Cincinnati Bell strengthened its smartphone range with the launch of Research In Motion’s (RIMM) BlackBerry 9700 smartphone in January 2010. This represents the company’s first 3G BlackBerry offering. To improve liquidity and enhance shareholder value, the company sold 196 wireless communications towers to American Tower (NYSE:AMT) in late 2009 for $100 million.

The company reported a total of 533,100 wireless customers (down 3% year-over-year) at the end of 2009, including total postpaid and prepaid wireless customers of 379,100 and 154,000, respectively.

Technology Solutions: Revenues for this segment registered $85 million, down 4% year-over-year. Telecom and IT equipment revenues decreased 11% year over year to $52 million, partly offset by a 9% growth in data center and managed services revenues that reached $28 million. Utilization rate of the company’s data center capacity decreased to 79% in the quarter from 88% reported a year ago.


Cincinnati Bell released its guidance for 2010 with projected revenues of $1.3 billion. The company expects adjusted EBITDA of approximately $460 million (versus $470 million in 2009) and free cash flow of roughly $130 million (versus $164 million in 2009).
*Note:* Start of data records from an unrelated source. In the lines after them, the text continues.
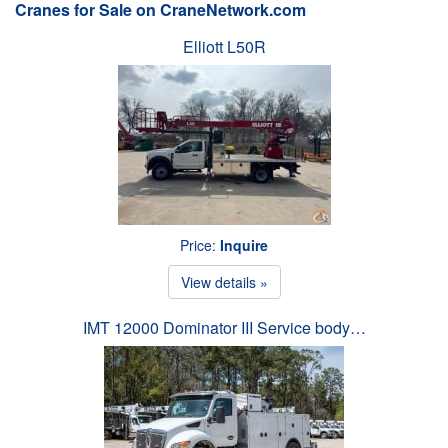
Cranes for Sale on CraneNetwork.com
Elliott L50R
Price:
Inquire
View details »
IMT 12000 Dominator III Service body…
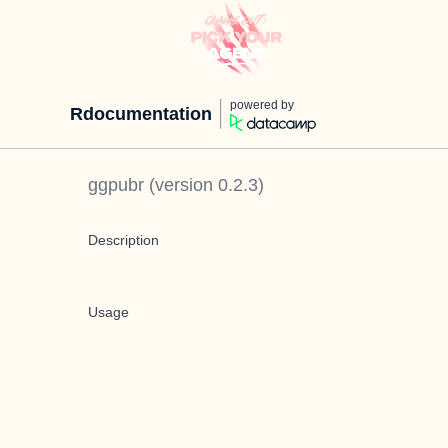
powered by
Rdocumentation
ggpubr
(version
0.2.3
)
Description
Usage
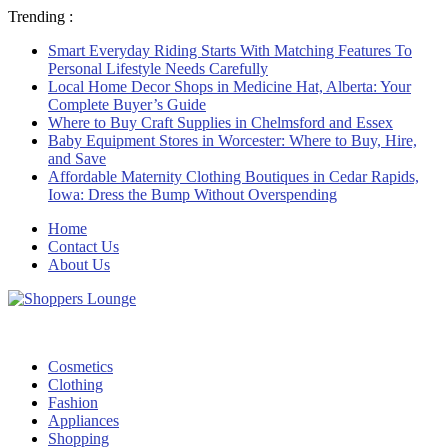
Trending :
Smart Everyday Riding Starts With Matching Features To
Personal Lifestyle Needs Carefully
Local Home Decor Shops in Medicine Hat, Alberta: Your
Complete Buyer’s Guide
Where to Buy Craft Supplies in Chelmsford and Essex
Baby Equipment Stores in Worcester: Where to Buy, Hire,
and Save
Affordable Maternity Clothing Boutiques in Cedar Rapids,
Iowa: Dress the Bump Without Overspending
Home
Contact Us
About Us
Cosmetics
Clothing
Fashion
Appliances
Shopping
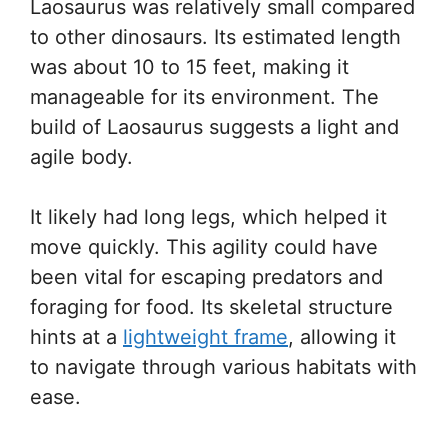
Laosaurus was relatively small compared
to other dinosaurs. Its estimated length
was about 10 to 15 feet, making it
manageable for its environment. The
build of Laosaurus suggests a light and
agile body.
It likely had long legs, which helped it
move quickly. This agility could have
been vital for escaping predators and
foraging for food. Its skeletal structure
hints at a
lightweight frame
, allowing it
to navigate through various habitats with
ease.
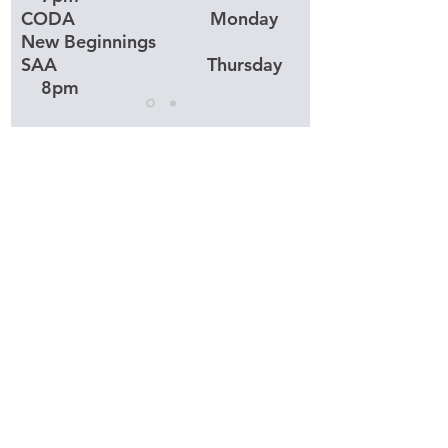
CODA Monday
New Beginnings
SAA Thursday
8pm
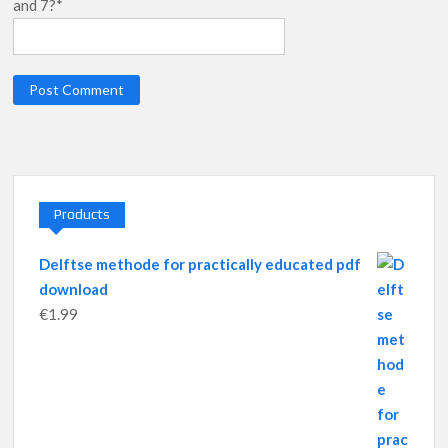
and 7?*
Products
Delftse methode for practically educated pdf
download
€
1.99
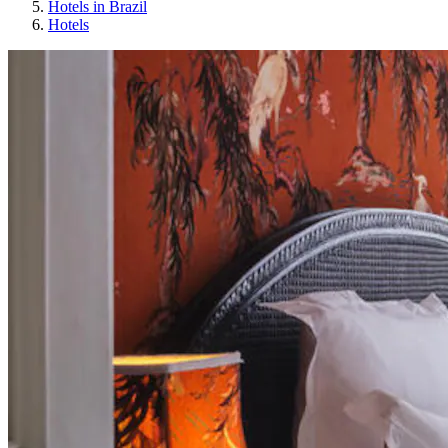
Hotels in Brazil
Hotels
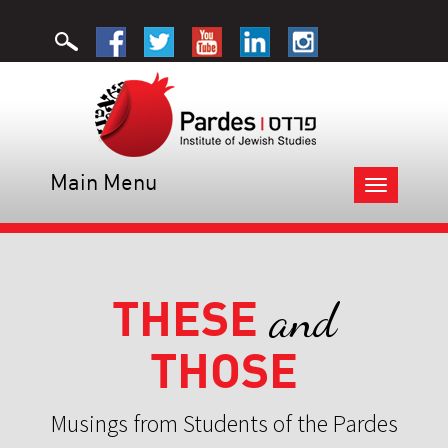
Main Menu
Toggle
navigation
THESE
and
THOSE
Musings from Students of the Pardes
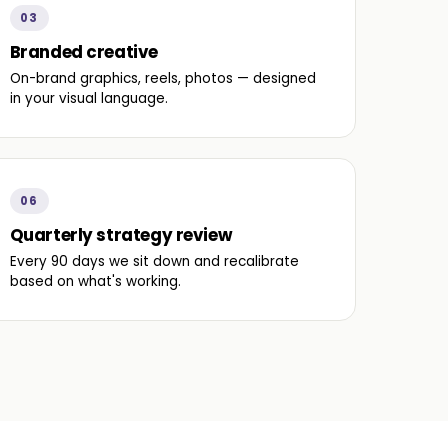
03
Branded creative
On-brand graphics, reels, photos — designed
in your visual language.
06
Quarterly strategy review
Every 90 days we sit down and recalibrate
based on what's working.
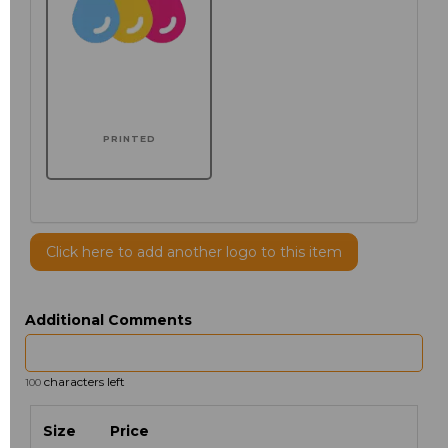
PRINTED
Click here to add another logo to this item
Additional Comments
characters left
100
Size
Price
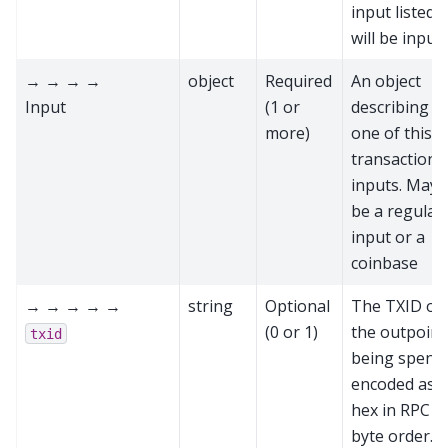
input listed
will be input
→ → → →
object
Required
An object
Input
(1 or
describing
more)
one of this
transaction'
inputs. May
be a regular
input or a
coinbase
→ → → → →
string
Optional
The TXID of
(0 or 1)
the outpoint
txid
being spent,
encoded as
hex in RPC
byte order.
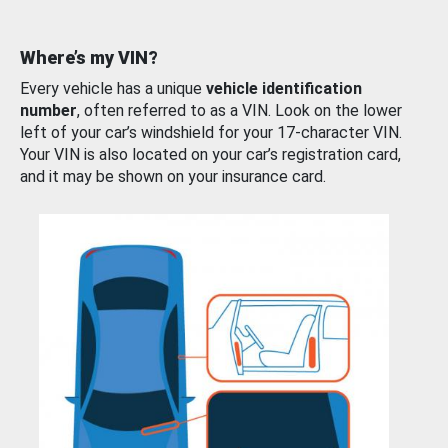
Where’s my VIN?
Every vehicle has a unique
vehicle identification
number
, often referred to as a VIN. Look on the lower
left of your car’s windshield for your 17-character VIN.
Your VIN is also located on your car’s registration card,
and it may be shown on your insurance card.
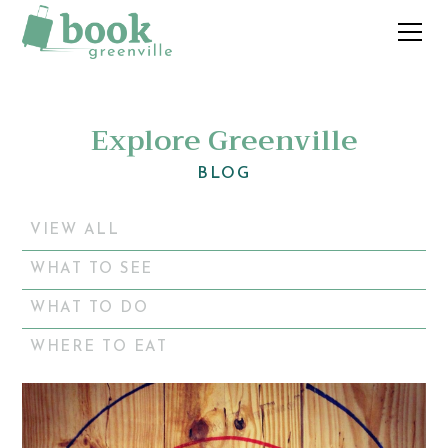
Explore Greenville
BLOG
VIEW ALL
WHAT TO SEE
WHAT TO DO
WHERE TO EAT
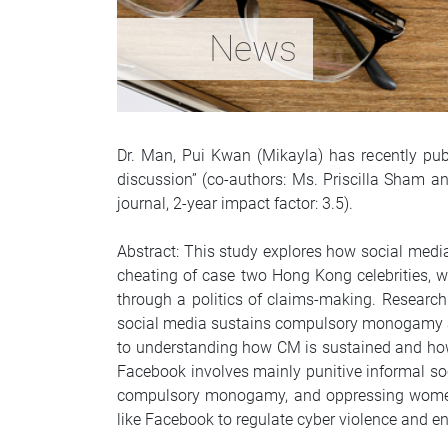
News
Dr. Man, Pui Kwan (Mikayla) has recently pub
discussion” (co-authors: Ms. Priscilla Sham an
journal, 2-year impact factor: 3.5).
Abstract: This study explores how social med
cheating of case two Hong Kong celebrities, 
through a politics of claims-making. Research
social media sustains compulsory monogamy an
to understanding how CM is sustained and how 
Facebook involves mainly punitive informal soc
compulsory monogamy, and oppressing women a
like Facebook to regulate cyber violence and e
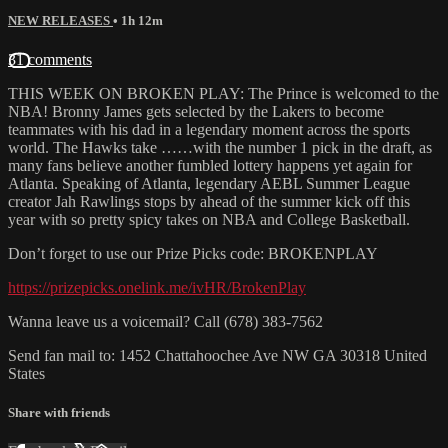
NEW RELEASES
• 1h 12m
31 comments
THIS WEEK ON BROKEN PLAY: The Prince is welcomed to the
NBA! Bronny James gets selected by the Lakers to become
teammates with his dad in a legendary moment across the sports
world. The Hawks take ……with the number 1 pick in the draft, as
many fans believe another fumbled lottery happens yet again for
Atlanta. Speaking of Atlanta, legendary AEBL Summer League
creator Jah Rawlings stops by ahead of the summer kick off this
year with so pretty spicy takes on NBA and College Basketball.
Don’t forget to use our Prize Picks code: BROKENPLAY
https://prizepicks.onelink.me/ivHR/BrokenPlay
Wanna leave us a voicemail? Call (678) 383-7562
Send fan mail to: 1452 Chattahoochee Ave NW GA 30318 United
States
Share with friends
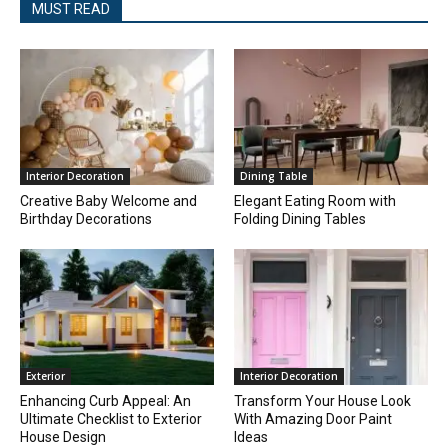
MUST READ
Interior Decoration
Dining Table
Creative Baby Welcome and
Elegant Eating Room with
Birthday Decorations
Folding Dining Tables
Exterior
Interior Decoration
Enhancing Curb Appeal: An
Transform Your House Look
Ultimate Checklist to Exterior
With Amazing Door Paint
House Design
Ideas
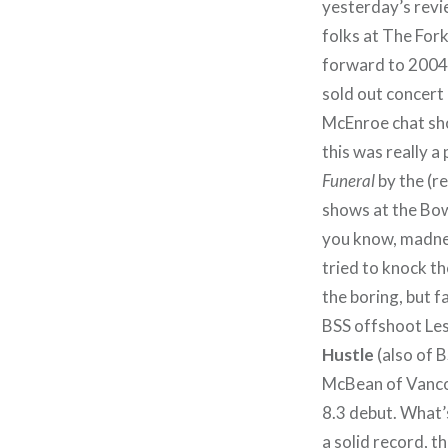
yesterday’s revi
folks at The For
forward to 2004
sold out concert
McEnroe chat sho
this was really a
Funeral
by the (r
shows at the Bow
you know, madne
tried to knock t
the boring, but 
BSS offshoot Les
Hustle
(also of 
McBean of Vancou
8.3 debut. What’s
a solid record, t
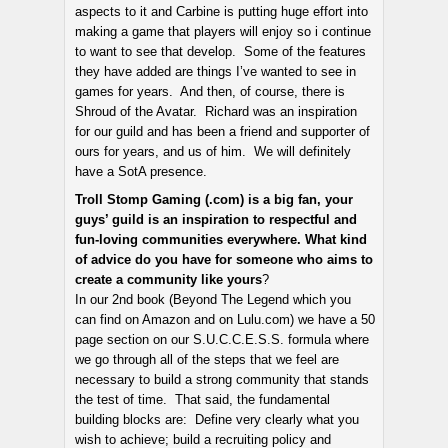
aspects to it and Carbine is putting huge effort into
making a game that players will enjoy so i continue
to want to see that develop. Some of the features
they have added are things I’ve wanted to see in
games for years. And then, of course, there is
Shroud of the Avatar. Richard was an inspiration
for our guild and has been a friend and supporter of
ours for years, and us of him. We will definitely
have a SotA presence.
Troll Stomp Gaming (.com) is a big fan, your
guys’ guild is an inspiration to respectful and
fun-loving communities everywhere. What kind
of advice do you have for someone who aims to
create a community like yours
?
In our 2nd book (Beyond The Legend which you
can find on Amazon and on Lulu.com) we have a 50
page section on our S.U.C.C.E.S.S. formula where
we go through all of the steps that we feel are
necessary to build a strong community that stands
the test of time. That said, the fundamental
building blocks are: Define very clearly what you
wish to achieve; build a recruiting policy and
Cincinnati Bell will remain committed to expand its data center operation in 2010. The current Zacks Consensus Estimate for 2010 revenue and EPS are $1.33 billion and 43 cents, respectively.

We believe Cincinnati Bell has stable long-term prospects driven by its 3G wireless service coupled with premium handset offerings that are expected to drive data revenue growth and restrict churn (customer switch) in the future reporting periods.

However, we remain concerned about the high debt level (roughly $1.98 billion) and limited liquidity, which may affect future capital spending on network infrastructure deployments and data center expansion. Our Neutral recommendation on the stock reflects these assessments.